We do not disagree. Mr. Greenspan is an artist. Not a graphic artist. Not a painter, even. Nor a musical artist. Nor will he win any awards for his poetry. But, the world’s favorite economist is one of the great performance artists of all time. He found a role that suited him and has hammed it up for all he was worth. He plays the part of someone who knows what he is doing.

You may not realize this, dear reader, but the Fed operates on a very thin plot. The idea that economic science can determine, for example, the exact short term interest rate the world needs at the precise moment it most needs it, is pure theatre. It requires an audience that is willing to suspend its disbelief long enough to enjoy the show…or so naïve it should be institutionalized.

But Mr. Greenspan’s stunning performance – for which he deserves an Oscar – is that he pretends to be able to find the perfect rate, not with science, but by intuition! Here, we enter the realm of the surreal…or perhaps the absurd. We don’t know whether to laugh or cry…applaud or throw tomatoes…walk out or wait to see how it finally ends. If Mr. Greenspan really could come up with the number that perfectly matches buyers and sellers of credit…perhaps he could fix the Dow too. Why go to all the trouble of running the New York Stock Exchange? Or maybe he could find the next whole number – using his intuition alone. Maybe he could be in charge of the next lunar landing. Yes, that’s it… something more appropriate to his skills or pretensions, something lunatic.

Yes, we must stay and see how the show ends. What would be a suitable denouement for a man – especially one who claims to believe in a free market – who stops to tell all the world’s borrowers and all the world’s sellers at what rate they should do business? Based on his intuition, our hero directs the entire world’s economy; what can we expect for him in the last act?

We don’t know. But we can’t wait to find out.

*** And here is a little note we picked up. Unfortunately, we can’t remember where (we will give credit when we recall where it is due):

"In 1913, at the height of its empire, Britain was the world’s biggest creditor. Within 40 years, after two costly world wars and economic mismanagement, it became a net debtor and the dollar usurped sterling’s role. Dislodging an incumbent currency can take years. Sterling maintained a central international role for at least half a century after America’s GDP overtook Britain’s at the end of the 19th century. But it did eventually lose that status.

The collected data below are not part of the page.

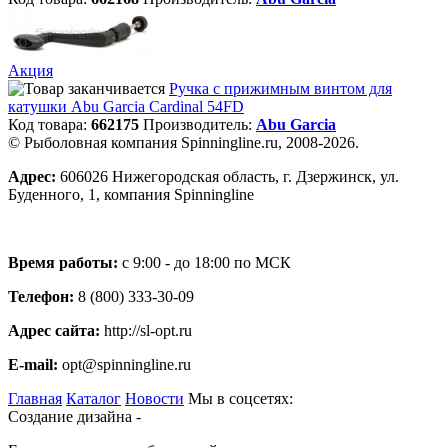
Акция
Ручка с прижимным винтом для
катушки Abu Garcia Cardinal 54FD
Код товара:
662175
Производитель:
Abu Garcia
© Рыболовная компания Spinningline.ru, 2008-2026.
Адрес:
606026 Нижегородская область, г. Дзержинск, ул.
Буденного, 1, компания Spinningline
Время работы:
с 9:00 - до 18:00 по МСК
Телефон:
8 (800) 333-30-09
Адрес сайта:
http://sl-opt.ru
E-mail:
opt@spinningline.ru
Главная
Каталог
Новости
Мы в соцсетях:
Создание дизайна -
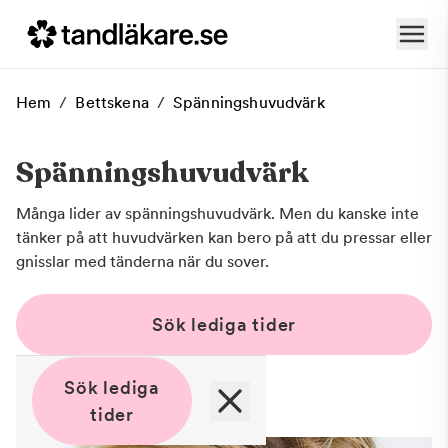
Hem
/
Bettskena
/
Spänningshuvudvärk
Spänningshuvudvärk
Många lider av spänningshuvudvärk. Men du kanske inte
tänker på att huvudvärken kan bero på att du pressar eller
gnisslar med tänderna när du sover.
Sök lediga tider
Sök lediga
tider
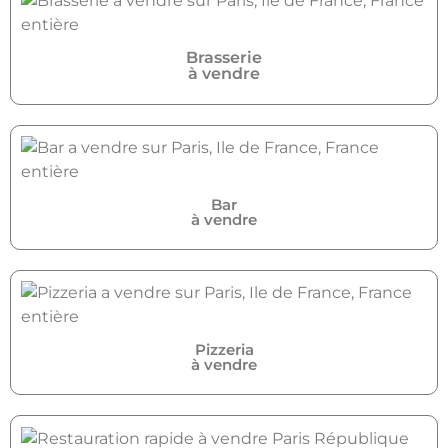
Brasserie
à vendre
Bar
à vendre
Pizzeria
à vendre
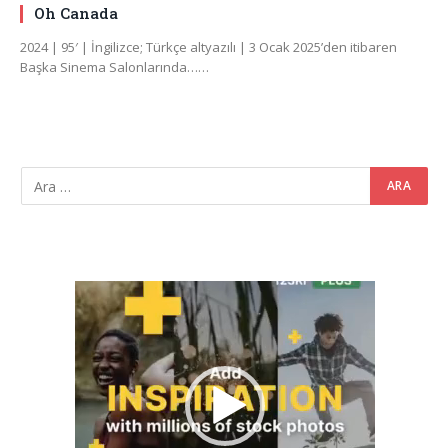
Oh Canada
2024 | 95′ | İngilizce; Türkçe altyazılı | 3 Ocak 2025’den itibaren
Başka Sinema Salonlarında……
Video
oynatıcı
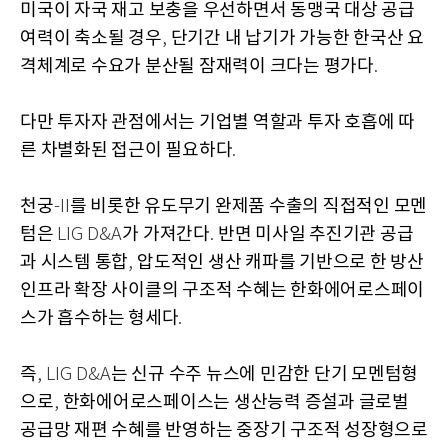
미국이 자국 재고 보충을 우선하면서 동맹국 대상 공급
여력이 축소될 경우
단기간 내 납기가 가능한 한국산 요
,
격체계로 수요가 분산될 잠재력이 크다는 평가다
.
다만 투자자 관점에서는 기업별 역할과 투자 호흡에 따
른 차별화된 접근이 필요하다
.
천궁
를 비롯한 유도무기 완제품 수출의 직접적인 모멘
-II
텀은
가 가져간다
반면 미사일 추진기관 공급
LIG D&A
.
과 시스템 통합
압도적인 생산 캐파를 기반으로 한 방산
,
인프라 확장 사이클의 구조적 수혜는 한화에어로스페이
스가 흡수하는 형세다
.
즉
는 신규 수주 뉴스에 민감한 단기 모멘텀형
, LIG D&A
으로
한화에어로스페이스는 생산능력 증설과 글로벌
,
공급망 재편 수혜를 반영하는 중장기 구조적 성장형으로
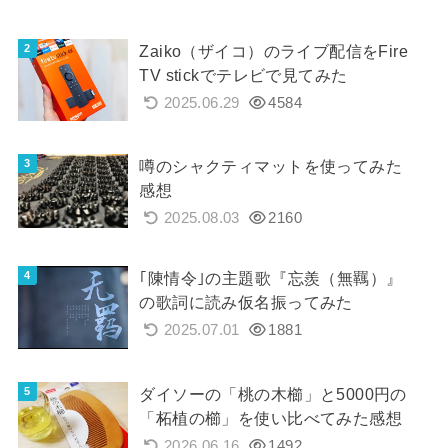
Zaiko（ザイコ）のライブ配信をFire
TV stickでテレビで見てみた
2025.06.29
4584
噂のシャクティマットを使ってみた
感想
2025.08.03
2160
｢陳情令｣の主題歌『忘羨（無羈）』
の歌詞に読み仮名振ってみた
2025.07.01
1881
ダイソーの「桃の木櫛」と5000円の
「柘植の櫛」を使い比べてみた感想
2026.06.16
1492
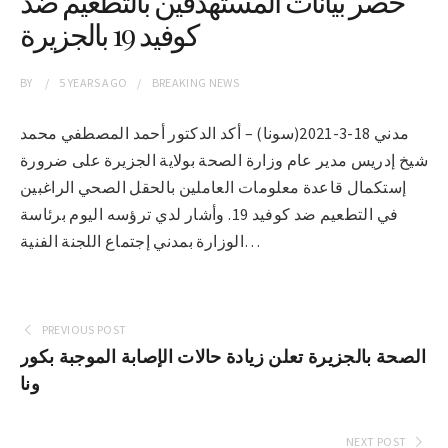
حصر بيانات المستهدفين بالتطعيم ضد
كوفيد 19 بالجزيرة
BY
5 YEARS
AGO
BREAKING NEWS
مدني 18-3-2021(سونا) – أكد الدكتور أحمد المصطفي محمد
شيخ إدريس مدير عام وزارة الصحة بولاية الجزيرة على ضرورة
إستكمال قاعدة معلومات العاملين بالحقل الصحي الراغبين
في التطعيم ضد كوفيد 19. وأشار لدي ترؤسه اليوم برئاسة
الوزارة بمدني إجتماع اللجنة الفنية…
PREVIOUS POST
الصحة بالجزيرة تعلن زيادة حالات الإصابة الموجبة بكور
ونا
NEXT POST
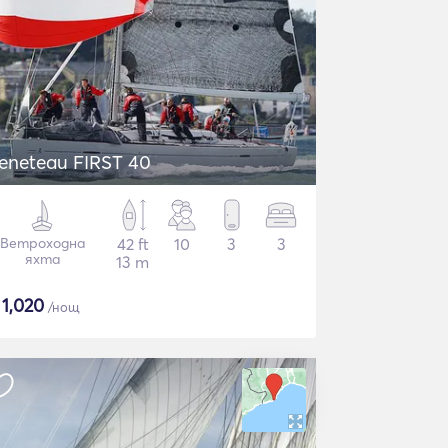
eneteau FIRST 40
Ветроходна
42 ft
10
3
3
яхта
13 m
$
1,020
/нощ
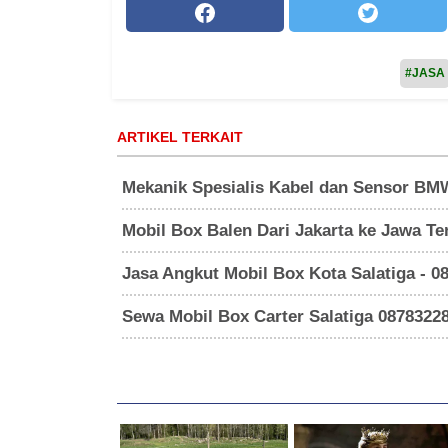
#JASA
ARTIKEL TERKAIT
Mekanik Spesialis Kabel dan Sensor BM
Mobil Box Balen Dari Jakarta ke Jawa T
Jasa Angkut Mobil Box Kota Salatiga - 0
Sewa Mobil Box Carter Salatiga 0878322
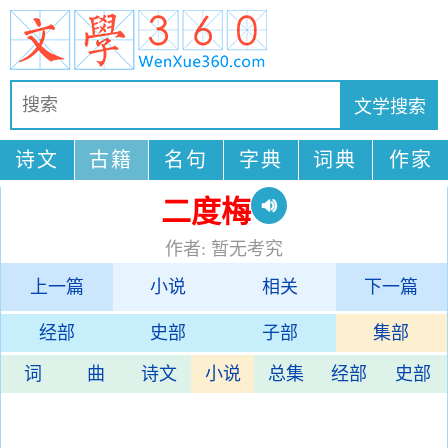
诗文
古籍
名句
字典
词典
作家
二度梅
作者: 暂无考究
上一篇
小说
相关
下一篇
经部
史部
子部
集部
词
曲
诗文
小说
总集
经部
史部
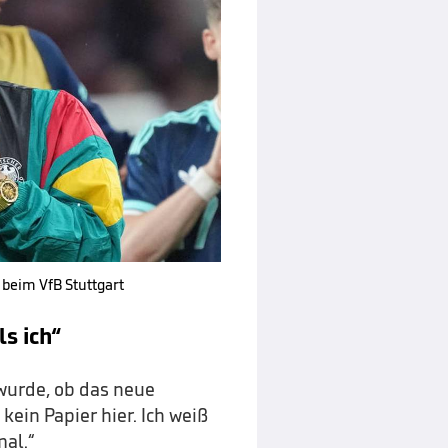
 beim VfB Stuttgart
s ich“
wurde, ob das neue
kein Papier hier. Ich weiß
mal.“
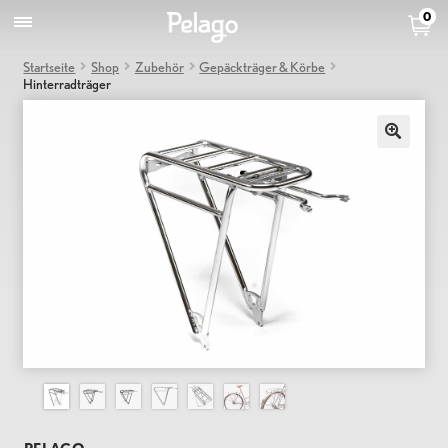
0
Startseite
Shop
Zubehör
Gepäckträger & Körbe
Hinterradträger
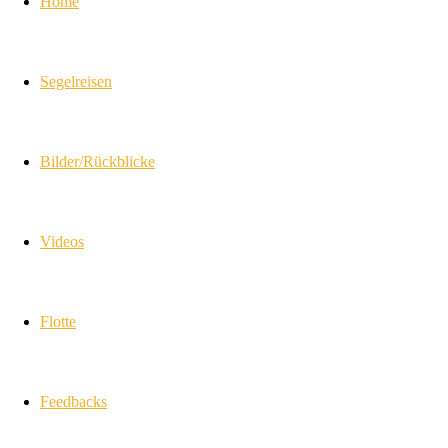
Home
Segelreisen
Bilder/Rückblicke
Videos
Flotte
Feedbacks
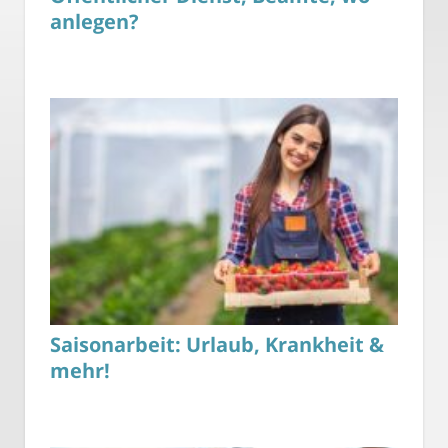
anlegen?
Saisonarbeit: Urlaub, Krankheit &
mehr!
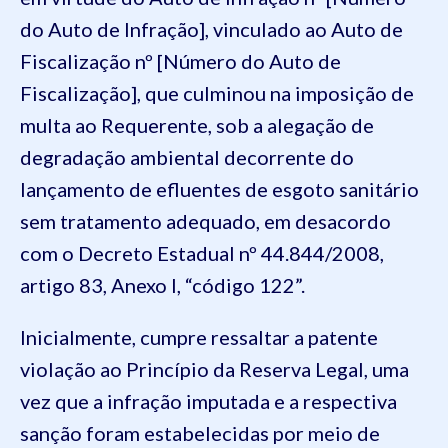
do Auto de Infração], vinculado ao Auto de
Fiscalização nº [Número do Auto de
Fiscalização], que culminou na imposição de
multa ao Requerente, sob a alegação de
degradação ambiental decorrente do
lançamento de efluentes de esgoto sanitário
sem tratamento adequado, em desacordo
com o Decreto Estadual nº 44.844/2008,
artigo 83, Anexo I, “código 122”.
Inicialmente, cumpre ressaltar a patente
violação ao Princípio da Reserva Legal, uma
vez que a infração imputada e a respectiva
sanção foram estabelecidas por meio de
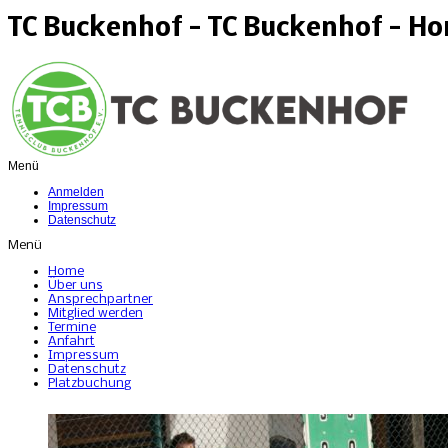
TC Buckenhof - TC Buckenhof - H
Menü
Anmelden
Impressum
Datenschutz
Menü
Home
Über uns
Ansprechpartner
Mitglied werden
Termine
Anfahrt
Impressum
Datenschutz
Platzbuchung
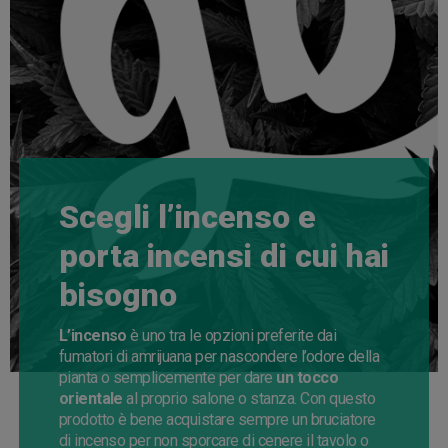
Scegli l’incenso e
porta incensi di cui hai
bisogno
L’incenso
è uno tra le opzioni preferite dai
fumatori di amrijuana per nascondere l’odore della
pianta o semplicemente per dare
un tocco
orientale
al proprio salone o stanza. Con questo
prodotto è bene acquistare sempre un bruciatore
di incenso per non sporcare di cenere il tavolo o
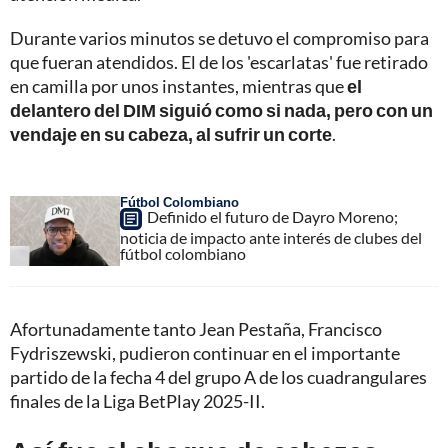
Durante varios minutos se detuvo el compromiso para
que fueran atendidos. El de los 'escarlatas' fue retirado
en camilla por unos instantes, mientras que
el
delantero del DIM siguió como si nada, pero con un
vendaje en su cabeza, al sufrir un corte
.
Fútbol Colombiano
Definido el futuro de Dayro Moreno;
noticia de impacto ante interés de clubes del
fútbol colombiano
Afortunadamente tanto Jean Pestaña, Francisco
Fydriszewski, pudieron continuar en el importante
partido de la fecha 4 del grupo A de los cuadrangulares
finales de la Liga BetPlay 2025-II.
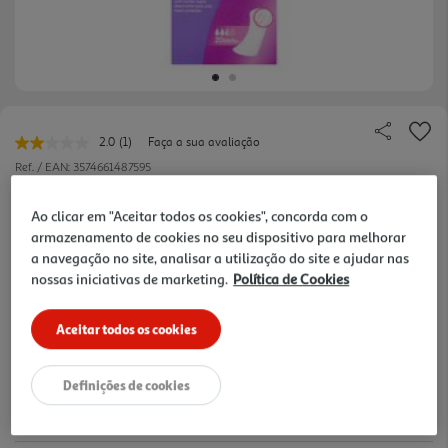
2.0
(1)
Faça a sua avaliação
Leu
uma
Ref. / EAN:
3574661487595
avaliação.
Link
0.11 €/un
para
Ao clicar em "Aceitar todos os cookies", concorda com o
a
armazenamento de cookies no seu dispositivo para melhorar
mesma
a navegação no site, analisar a utilização do site e ajudar nas
página.
nossas iniciativas de marketing.
Política de Cookies
2,29 €
Aceitar todos os cookies
Notas de preparação
Definições de cookies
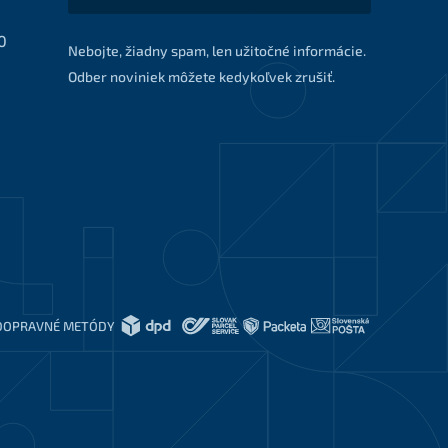
0
Nebojte, žiadny spam, len užitočné informácie.
Odber noviniek môžete kedykoľvek zrušiť.
DOPRAVNÉ METÓDY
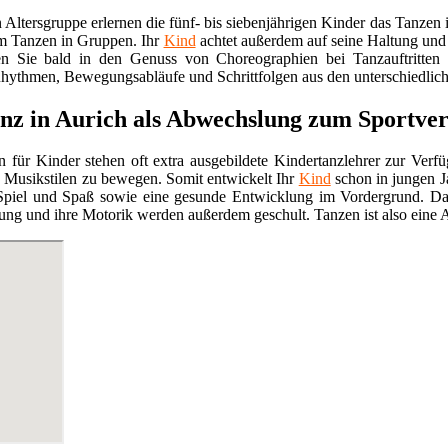
n Altersgruppe erlernen die fünf- bis siebenjährigen Kinder das Tan
em Tanzen in Gruppen. Ihr
Kind
achtet außerdem auf seine Haltung und
n Sie bald in den Genuss von Choreographien bei Tanzauftritten
hythmen, Bewegungsabläufe und Schrittfolgen aus den unterschiedlichs
nz in Aurich als Abwechslung zum Sportver
 für Kinder stehen oft extra ausgebildete Kindertanzlehrer zur Verfü
Musikstilen zu bewegen. Somit entwickelt Ihr
Kind
schon in jungen J
Spiel und Spaß sowie eine gesunde Entwicklung im Vordergrund. Dan
lung und ihre Motorik werden außerdem geschult. Tanzen ist also eine A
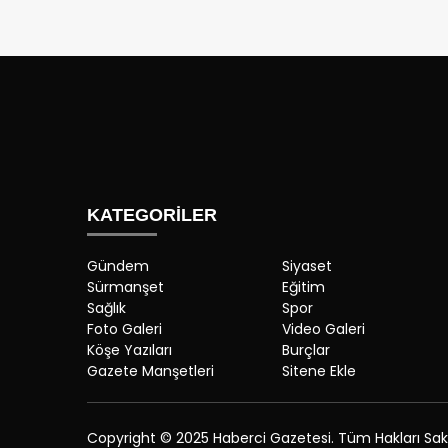
KATEGORİLER
Gündem
Siyaset
Sürmanşet
Eğitim
Sağlık
Spor
Foto Galeri
Video Galeri
Köşe Yazıları
Burçlar
Gazete Manşetleri
Sitene Ekle
Copyright © 2025 Haberci Gazetesi. Tüm Hakları Saklı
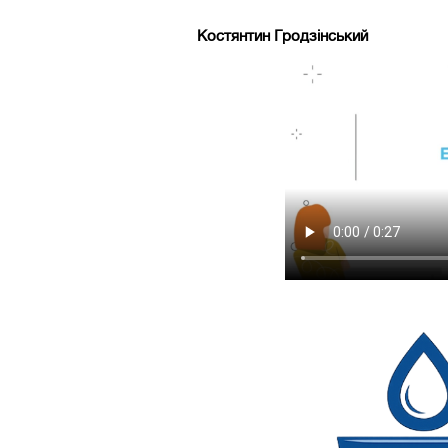
Костянтин Гродзінський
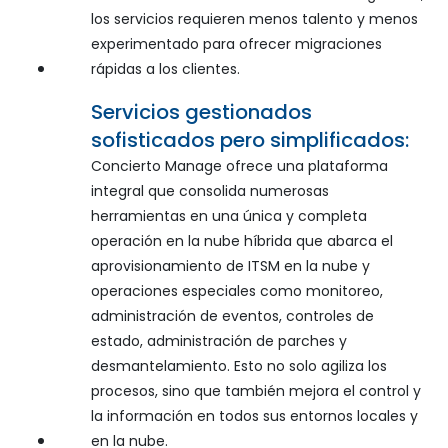
los servicios requieren menos talento y menos
experimentado para ofrecer migraciones
rápidas a los clientes.
Servicios gestionados
sofisticados pero simplificados:
Concierto Manage ofrece una plataforma
integral que consolida numerosas
herramientas en una única y completa
operación en la nube híbrida que abarca el
aprovisionamiento de ITSM en la nube y
operaciones especiales como monitoreo,
administración de eventos, controles de
estado, administración de parches y
desmantelamiento. Esto no solo agiliza los
procesos, sino que también mejora el control y
la información en todos sus entornos locales y
en la nube.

"If America continues on its current profligate path, the dollar is likely to suffer a similar fate. But in future no one currency, such as the euro, is likely to take over. Instead, the world might drift towards a multiple reserve-currency system shared among the dollar, the euro and the yen (or indeed the yuan at some time in the future). That still implies a big drop in the long-term share of dollar assets in central banks’ vaults and private portfolios. A slow, steady shift out of dollars could perhaps be handled. But if America continues to show such neglect of its own currency, then a fast-falling dollar and rising American interest rates would result. It will be how far and how fast the dollar falls that determines the future for America’s economy and the world’s. Not even Mr. Greenspan can forecast that."